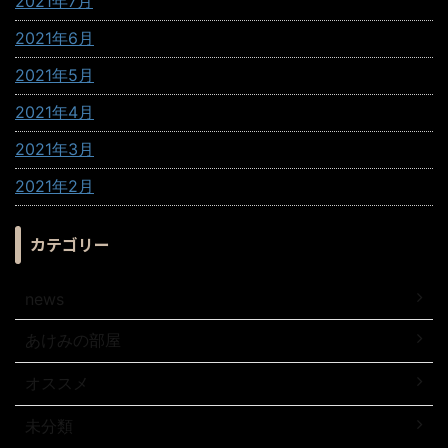
2021年7月
2021年6月
2021年5月
2021年4月
2021年3月
2021年2月
カテゴリー
news
あけみの部屋
オススメ
未分類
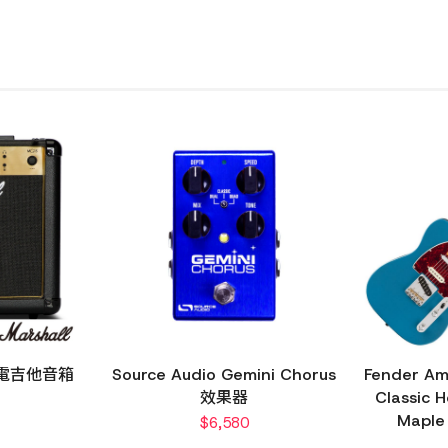
G 電吉他音箱
Source Audio Gemini Chorus
Fender Ame
效果器
Classic 
Mapl
$
6,580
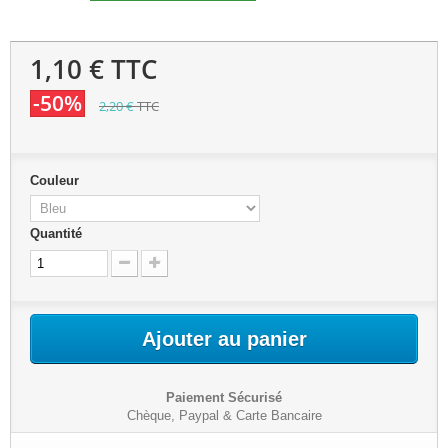
1,10 €
TTC
-50%
2,20 €
TTC
Couleur
Quantité
Ajouter au panier
Paiement Sécurisé
Chèque, Paypal & Carte Bancaire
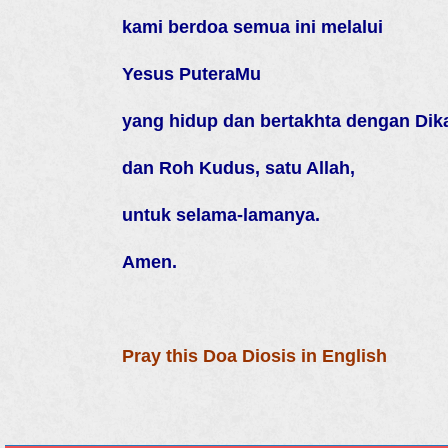
kami berdoa semua ini melalui
Yesus PuteraMu
yang hidup dan bertakhta dengan Dik
dan Roh Kudus, satu Allah,
untuk selama-lamanya.
Amen.
Pray this Doa Diosis in English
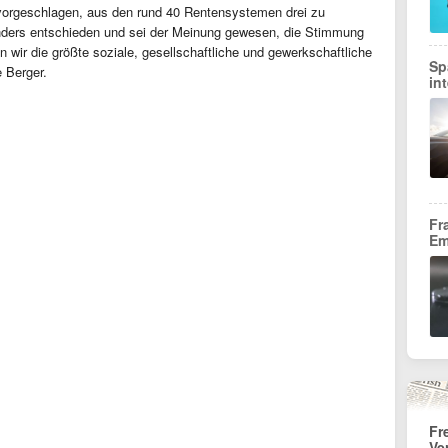
orgeschlagen, aus den rund 40 Rentensystemen drei zu
nders entschieden und sei der Meinung gewesen, die Stimmung
n wir die größte soziale, gesellschaftliche und gewerkschaftliche
Sp
e Berger.
in
Fr
Em
Fr
Ve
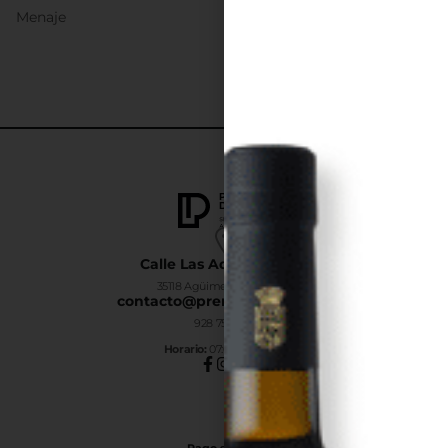
Menaje
Calle Las Adelfas Nº6-B
35118 Agüimes, Las Palmas
contacto@premiumdrinks.es
928 754 363
Horar
io:
07:00h a 15:00h
Pago seguro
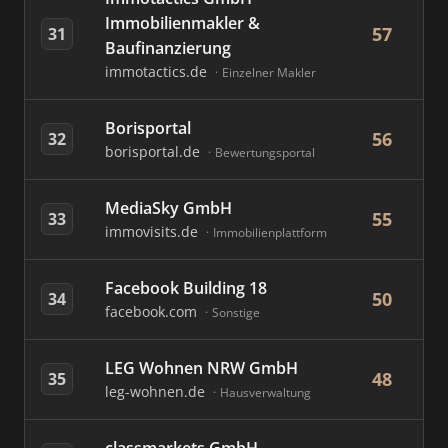
Immobilienmakler &
57
31
Baufinanzierung
immotactics.de
Einzelner Makler
Borisportal
56
32
borisportal.de
Bewertungsportal
MediaSky GmbH
55
33
immovisits.de
Immobilienplattform
Facebook Building 18
50
34
facebook.com
Sonstige
LEG Wohnen NRW GmbH
48
35
leg-wohnen.de
Hausverwaltung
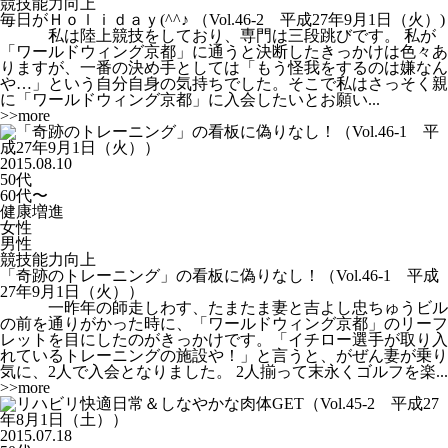
競技能力向上
毎日がＨｏｌｉｄａｙ(^^♪ （Vol.46-2 平成27年9月1日（火）)
私は陸上競技をしており、専門は三段跳びです。 私が
「ワールドウィング京都」に通うと決断したきっかけは色々あ
りますが、一番の決め手としては「もう怪我をするのは嫌なん
や…」という自分自身の気持ちでした。そこで私はさっそく親
に「ワールドウィング京都」に入会したいとお願い...
>>more
2015.08.10
50代
60代〜
健康増進
女性
男性
競技能力向上
「奇跡のトレーニング」の看板に偽りなし！（Vol.46-1 平成
27年9月1日（火））
一昨年の師走しわす、たまたま妻と吉よし忠ちゅうビル
の前を通りがかった時に、「ワールドウィング京都」のリーフ
レットを目にしたのがきっかけです。「イチロー選手が取り入
れているトレーニングの施設や！」と言うと、がぜん妻が乗り
気に、2人で入会となりました。 2人揃って末永くゴルフを楽...
>>more
2015.07.18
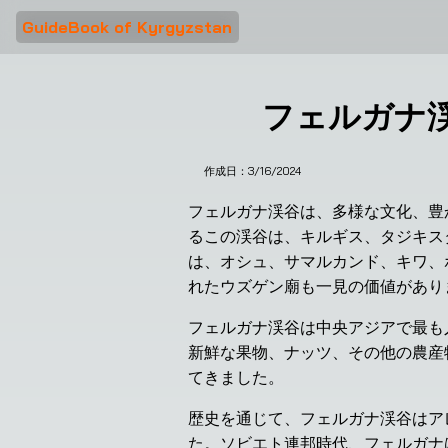
GuideBook of Kyrgyzstan
フェルガナ
作成日：
3/16/2024
フェルガナ渓谷は、多様な文化、豊
るこの渓谷は、キルギス、タジキス
は、オシュ、サマルカンド、キワ、
れたウズゲン廟も一見の価値があり
フェルガナ渓谷は中央アジアで最も
新鮮な果物、ナッツ、その他の農産
てきました。
歴史を通じて、フェルガナ渓谷はア
た。ソビエト連邦時代、フェルガナ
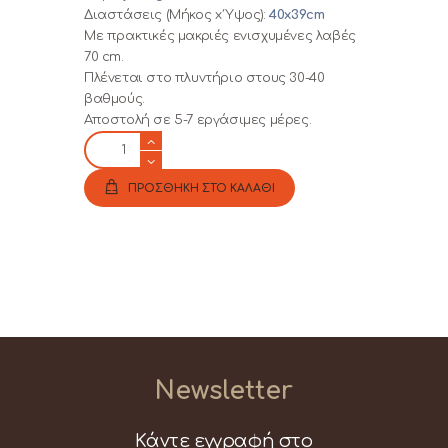
Διαστάσεις (Μήκος x Ύψος):
40x39cm
Με πρακτικές μακριές ενισχυμένες λαβές
70 cm.
Πλένεται στο πλυντήριο στους 30-40
βαθμούς.
Αποστολή σε 5-7 εργάσιμες μέρες.
Τσάντα
για
πολλά
ΠΡΟΣΘΗΚΗ ΣΤΟ ΚΑΛΑΘΙ
βιβλία!
-
πάνινη
τσάντα
σε
φυσικό
χρώμα
(C02)
ποσότητα
Newsletter
Κάντε εγγραφή στο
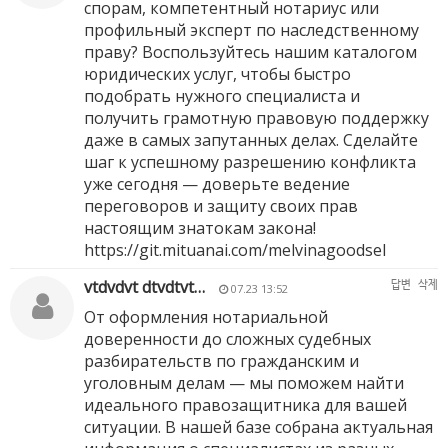
спорам, компетентный нотариус или
профильный эксперт по наследственному
праву? Воспользуйтесь нашим каталогом
юридических услуг, чтобы быстро
подобрать нужного специалиста и
получить грамотную правовую поддержку
даже в самых запутанных делах. Сделайте
шаг к успешному разрешению конфликта
уже сегодня — доверьте ведение
переговоров и защиту своих прав
настоящим знатокам закона!
https://git.mituanai.com/melvinagoodsel
vtdvdvt dtvdtvt…
답변
삭제
07.23 13:52
От оформления нотариальной
доверенности до сложных судебных
разбирательств по гражданским и
уголовным делам — мы поможем найти
идеального правозащитника для вашей
ситуации. В нашей базе собрана актуальная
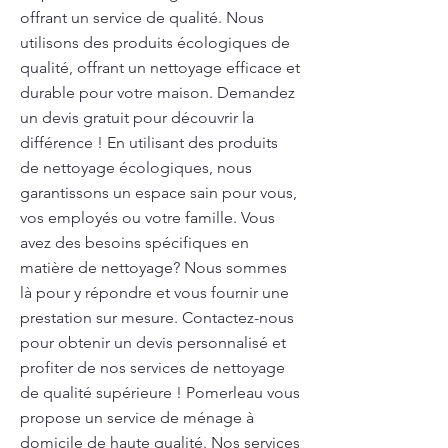
offrant un service de qualité. Nous
utilisons des produits écologiques de
qualité, offrant un nettoyage efficace et
durable pour votre maison. Demandez
un devis gratuit pour découvrir la
différence ! En utilisant des produits
de nettoyage écologiques, nous
garantissons un espace sain pour vous,
vos employés ou votre famille. Vous
avez des besoins spécifiques en
matière de nettoyage? Nous sommes
là pour y répondre et vous fournir une
prestation sur mesure. Contactez-nous
pour obtenir un devis personnalisé et
profiter de nos services de nettoyage
de qualité supérieure ! Pomerleau vous
propose un service de ménage à
domicile de haute qualité. Nos services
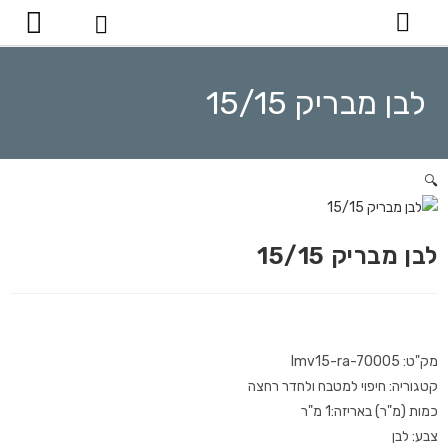
יצירת קשר
לבן מבריק 15/15
🔍
לבן מבריק 15/15
מק"ט: lmv15-ra-70005
קטגוריה: חיפוי למטבח ולחדר רחצה
כמות (מ"ר) באריזה:1 מ"ר
צבע: לבן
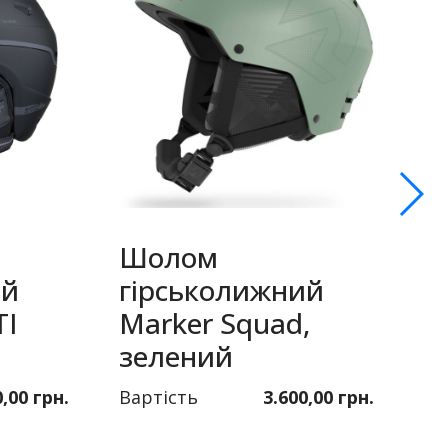
Шолом
ий
гірськолижний
Т
TI
Marker Squad,
T
зелений
с
0,00 грн.
Вартість
3.600,00 грн.
Ва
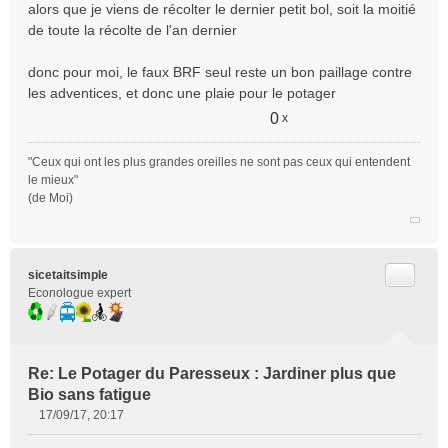
alors que je viens de récolter le dernier petit bol, soit la moitié
de toute la récolte de l'an dernier
donc pour moi, le faux BRF seul reste un bon paillage contre
les adventices, et donc une plaie pour le potager
0
x
"Ceux qui ont les plus grandes oreilles ne sont pas ceux qui entendent
le mieux"
(de Moi)
Citer
sicetaitsimple
Econologue expert
Re: Le Potager du Paresseux : Jardiner plus que
Bio sans fatigue
17/09/17, 20:17
M
e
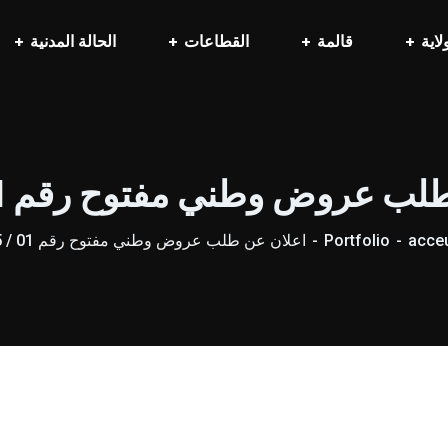
لاية
قالمة
القطاعات
الحالة المدنية
ب عروض وطني مفتوح رقم 01 / 2025
acceu
Portfolio
اعلان عن طلب عروض وطني مفتوح رقم 01 / 2025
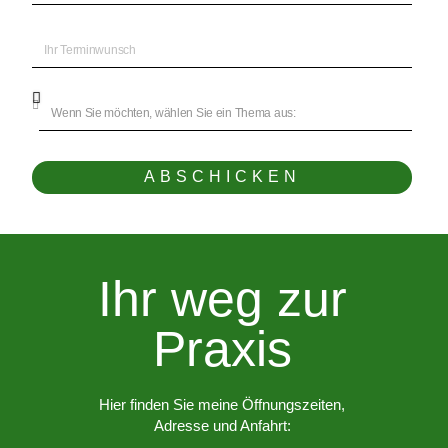
ABSCHICKEN
Ihr weg zur
Praxis
Hier finden Sie meine Öffnungszeiten,
Adresse und Anfahrt:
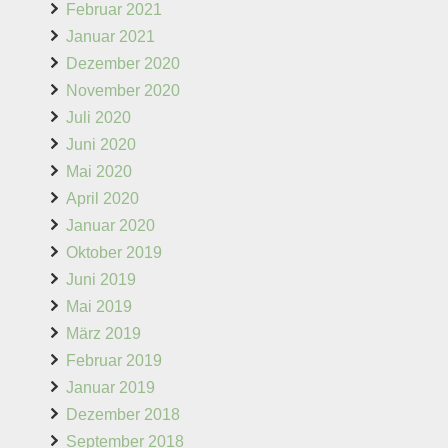
Februar 2021
Januar 2021
Dezember 2020
November 2020
Juli 2020
Juni 2020
Mai 2020
April 2020
Januar 2020
Oktober 2019
Juni 2019
Mai 2019
März 2019
Februar 2019
Januar 2019
Dezember 2018
September 2018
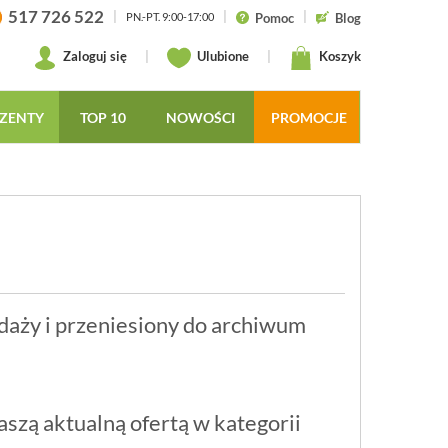
517 726 522
|
|
|
Pomoc
Blog
PN.-PT. 9:00-17:00
Zaloguj się
|
Ulubione
|
Koszyk
ZENTY
TOP 10
NOWOŚCI
PROMOCJE
daży i przeniesiony do archiwum
szą aktualną ofertą w kategorii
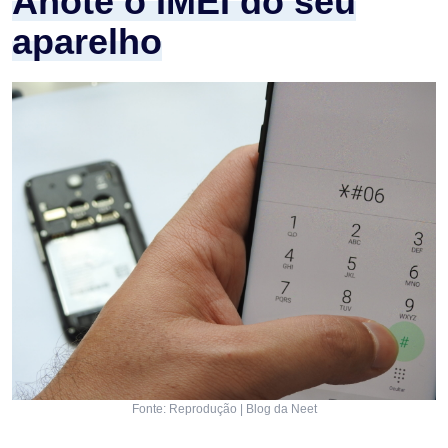
Anote o IMEI do seu
aparelho
Fonte: Reprodução | Blog da Neet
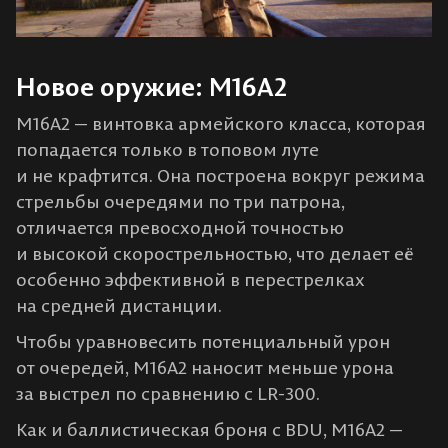
Новое оружие: M16A2
M16A2 — винтовка армейского класса, которая
попадается только в топовом луте
и не крафтится. Она построена вокруг режима
стрельбы очередями по три патрона,
отличается превосходной точностью
и высокой скорострельностью, что делает её
особенно эффективной в перестрелках
на средней дистанции.
Чтобы уравновесить потенциальный урон
от очередей, M16A2 наносит меньше урона
за выстрел по сравнению с LR-300.
Как и баллистическая броня с BDU, M16A2 —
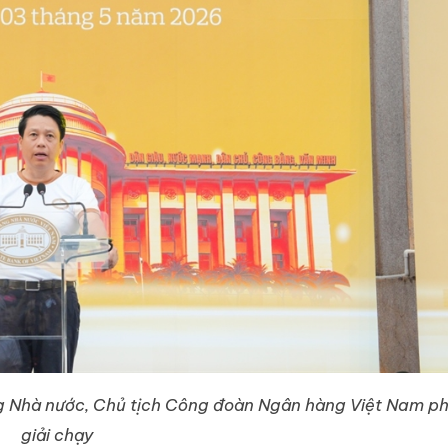
 Nhà nước, Chủ tịch Công đoàn Ngân hàng Việt Nam p
giải chạy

* What needs to be done: From the records above, transcribe only the stretch from the line with "35118 Agüimes, Las Palmas" through the line with "de nettoyage écologiques, nous", keeping both ends. Omit pictures.

* Reply to the task:
35118 Agüimes, Las Palmas
contacto@premiumdrinks.es
928 754 363
Horar
io:
07:00h a 15:00h
Pago seguro
Immobilienmakler &
57
31
Baufinanzierung
immotactics.de
Einzelner Makler
Borisportal
56
32
borisportal.de
Bewertungsportal
MediaSky GmbH
55
33
immovisits.de
Immobilienplattform
Facebook Building 18
50
34
facebook.com
Sonstige
LEG Wohnen NRW GmbH
48
35
leg-wohnen.de
Hausverwaltung
競技能力向上
毎日がＨｏｌｉｄａｙ(^^♪ （Vol.46-2 平成27年9月1日（火）)
私は陸上競技をしており、専門は三段跳びです。 私が
「ワールドウィング京都」に通うと決断したきっかけは色々あ
りますが、一番の決め手としては「もう怪我をするのは嫌なん
や…」という自分自身の気持ちでした。そこで私はさっそく親
に「ワールドウィング京都」に入会したいとお願い...
>>more
2015.08.10
50代
60代〜
健康増進
女性
男性
競技能力向上
「奇跡のトレーニング」の看板に偽りなし！（Vol.46-1 平成
27年9月1日（火））
一昨年の師走しわす、たまたま妻と吉よし忠ちゅうビル
の前を通りがかった時に、「ワールドウィング京都」のリーフ
レットを目にしたのがきっかけです。「イチロー選手が取り入
れているトレーニングの施設や！」と言うと、がぜん妻が乗り
気に、2人で入会となりました。 2人揃って末永くゴルフを楽...
>>more
2015.07.18
GuideBook of Kyrgyzstan
フェルガナ
作成日：
3/16/2024
フェルガナ渓谷は、多様な文化、豊
るこの渓谷は、キルギス、タジキス
は、オシュ、サマルカンド、キワ、
れたウズゲン廟も一見の価値があり
フェルガナ渓谷は中央アジアで最も
新鮮な果物、ナッツ、その他の農産
てきました。
歴史を通じて、フェルガナ渓谷はア
た。ソビエト連邦時代、フェルガナ
Διαστάσεις (Μήκος x Ύψος):
40x39cm
Με πρακτικές μακριές ενισχυμένες λαβές
70 cm.
Πλένεται στο πλυντήριο στους 30-40
βαθμούς.
Αποστολή σε 5-7 εργάσιμες μέρες.
Τσάντα
για
πολλά
ΠΡΟΣΘΗΚΗ ΣΤΟ ΚΑΛΑΘΙ
βιβλία!
-
πάνινη
τσάντα
σε
φυσικό
χρώμα
(C02)
ποσότητα
Newsletter
Κάντε εγγραφή στο
спорам, компетентный нотариус или
профильный эксперт по наследственному
праву? Воспользуйтесь нашим каталогом
юридических услуг, чтобы быстро
подобрать нужного специалиста и
получить грамотную правовую поддержку
даже в самых запутанных делах. Сделайте
шаг к успешному разрешению конфликта
уже сегодня — доверьте ведение
переговоров и защиту своих прав
настоящим знатокам закона!
https://git.mituanai.com/melvinagoodsel
vtdvdvt dtvdtvt…
답변
삭제
07.23 13:52
От оформления нотариальной
доверенности до сложных судебных
разбирательств по гражданским и
уголовным делам — мы поможем найти
идеального правозащитника для вашей
ситуации. В нашей базе собрана актуальная
offrant un service de qualité. Nous
utilisons des produits écologiques de
qualité, offrant un nettoyage efficace et
durable pour votre maison. Demandez
un devis gratuit pour découvrir la
différence ! En utilisant des produits
de nettoyage écologiques, nous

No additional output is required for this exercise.